梦晨听了‘姐夫’一词,讪讪地笑了;冷梓君道无什么古怪表情,他脸上挂着淡淡的笑,好像对那个称呼很是受用。

“北京,我的爱,就这样回去了,真不舍得。”

“舍得也不行,我们还正吃官司呢。”冷梓君提醒她。真是当头一棒,把黎梦晨从陶醉中打醒。

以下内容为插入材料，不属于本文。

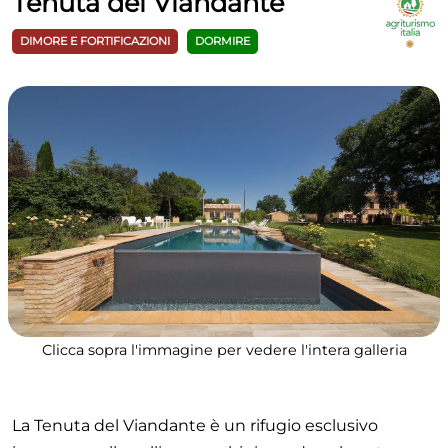
Tenuta del Viandante
DIMORE E FORTIFICAZIONI
DORMIRE
Clicca sopra l'immagine per vedere l'intera galleria
La Tenuta del Viandante è un rifugio esclusivo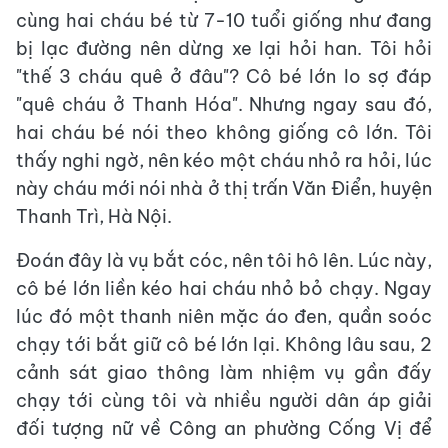
cùng hai cháu bé từ 7-10 tuổi giống như đang
bị lạc đường nên dừng xe lại hỏi han. Tôi hỏi
"thế 3 cháu quê ở đâu"? Cô bé lớn lo sợ đáp
"quê cháu ở Thanh Hóa". Nhưng ngay sau đó,
hai cháu bé nói theo không giống cô lớn. Tôi
thấy nghi ngờ, nên kéo một cháu nhỏ ra hỏi, lúc
này cháu mới nói nhà ở thị trấn Văn Điển, huyện
Thanh Trì, Hà Nội.
Đoán đây là vụ bắt cóc, nên tôi hô lên. Lúc này,
cô bé lớn liền kéo hai cháu nhỏ bỏ chạy. Ngay
lúc đó một thanh niên mặc áo đen, quần soóc
chạy tới bắt giữ cô bé lớn lại. Không lâu sau, 2
cảnh sát giao thông làm nhiệm vụ gần đấy
chạy tới cùng tôi và nhiều người dân áp giải
đối tượng nữ về Công an phường Cống Vị để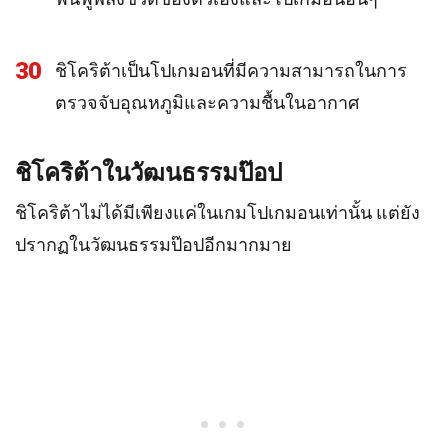
30
ชิโคริต้าเป็นโปเกมอนที่มีความสามารถในการ
ตรวจจับอุณหภูมิและความชื้นในอากาศ
ชิโคริต้าในวัฒนธรรมป๊อป
ชิโคริต้าไม่ได้มีเพียงแค่ในเกมโปเกมอนเท่านั้น แต่ยัง
ปรากฏในวัฒนธรรมป๊อปอีกมากมาย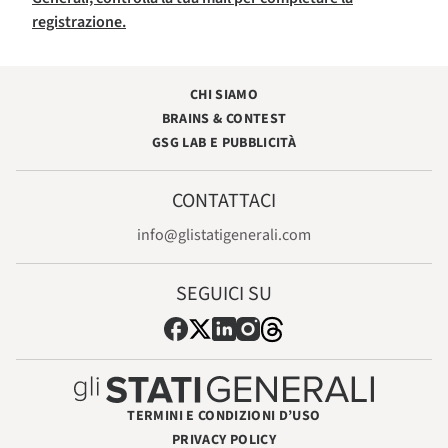
registrazione.
CHI SIAMO
BRAINS & CONTEST
GSG LAB E PUBBLICITÀ
CONTATTACI
info@glistatigenerali.com
SEGUICI SU
TERMINI E CONDIZIONI D’USO
PRIVACY POLICY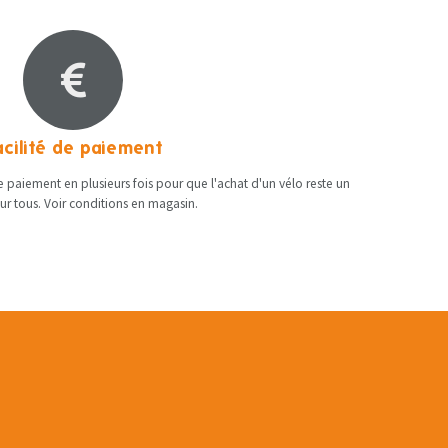
acilité de paiement
 paiement en plusieurs fois pour que l'achat d'un vélo reste un
our tous. Voir conditions en magasin​.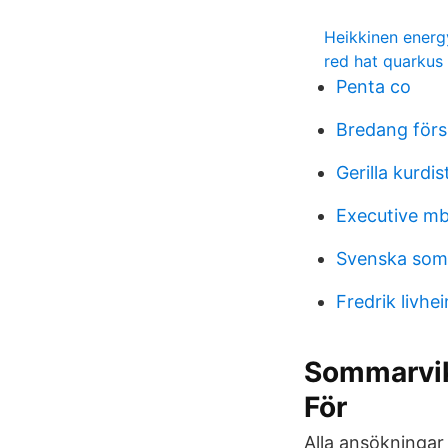
Heikkinen energ
red hat quarkus
Penta co
Bredang förs
Gerilla kurdis
Executive mb
Svenska som 
Fredrik livhei
Sommarvika
För
Alla ansökningar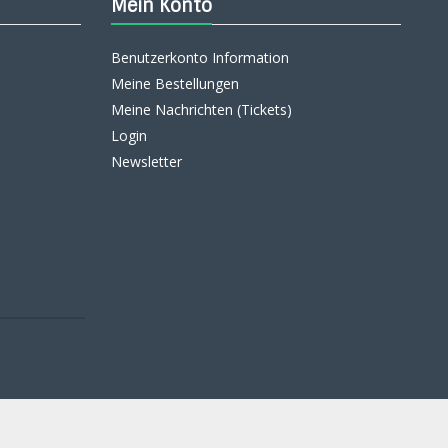
Mein Konto
Benutzerkonto Information
Meine Bestellungen
Meine Nachrichten (Tickets)
Login
Newsletter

官司的事,冷梓君表现的不太上心,他每天照例带着她在熙熙攘攘的人流中穿梭。黎梦晨很惬意地随着他吃喝玩乐,看着来去匆匆的行人面无表情地赶着上班、下班、乘车、购物,又看着悠闲漫步在步行街上为她手提袋子的男人,不真实的感觉再次袭来。早晨的阳光透过晨雾落在她的眼睛上,令她看东西更是飘飘忽忽。

“你的爱还不舍,我们就再玩几天。”

“还玩?官司还没结束。”黎梦晨说的有些小心奕奕。

“当然。官司你不必操心。”他已经找了代理人,当地有名的律师。

啊,虽说她是导游,除了带队,她还从没以游客的身份出现在北京的名胜古迹,那醉人的香山红叶、可以凭湖眺海的颐和园、巍峨庄严的故宫,当然还有她走过无数次的长城----

在接下来的日子,惷光明媚,百花齐放,百鸟争鸣。他们或牵手漫游或追逐嬉戏或登山比赛,置身于人气蓬勃的人群中,他们相处得比之前更随性更有朝气。

“真是老天没长眼,我一个导游竟然连你这种养尊处优的公子哥都走不过,没天理呀!”

她扒在**上,全身酸痛,头昏脑胀。

“我这个公子哥可是百炼成钢刀枪不入的,不似现在社会上那些泥塑的雕像,经不得一点风吹雨打……扒着,别动,我给你按摩。”

一双温润的手掌在她后背肩膀来回按摩,大小适中的力道让她疲惫的身躯得到最大限度的放松,她有些昏昏欲睡。

“你一直戴着这个项链。”

“是啊,从来没离开过。”

那些多么苦涩的夜晚,她总是静静躺在**上,瞪大眼睛,空洞的没有聚焦,思想早就随着漆黑的夜晚看不到油走的方向,只是茫然地用手一遍又一遍地抚摸着这串珠子。这是他唯一留给她的纪念。

长久以来,她的思念就像这串珠子一样,用时间和记忆拼成的色块总不断上演着他的容颜和声音,时时刻刻在她面前晃悠,于是某天夜里她把珠子摘下,以为摒除外界的干扰就可以让自己忘却的心安理得,可是,她错了,有些植入灵魂的东西不是外物可以消除的。

于是,她失眠了,也明白了,世间没有什么东西在人们失去之后会痛不欲生生不如死,但有些东西失去了就再也找不回来了。